- _PROBLEM DETAILS_: Print the entries exactly; skip the pictures.

- _DATASET RECORDS_:
________________________
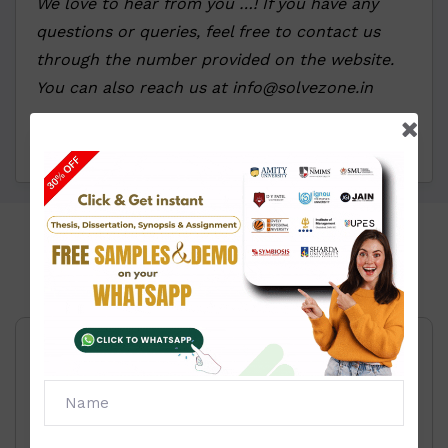
We love to hear from you …! If you have any
questions or queries, feel free to contact us
through the number provided on the website.
You can also reach us at info@solvezone.in
Click To View
Price List:
Information Technology and system
Management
________________________
- _ANSWER SECTION_:
We love to hear from you …! If you have any
questions or queries, feel free to contact us
through the number provided on the website.
You can also reach us at info@solvezone.in
Click To View
Price List:
Information Technology and system
Management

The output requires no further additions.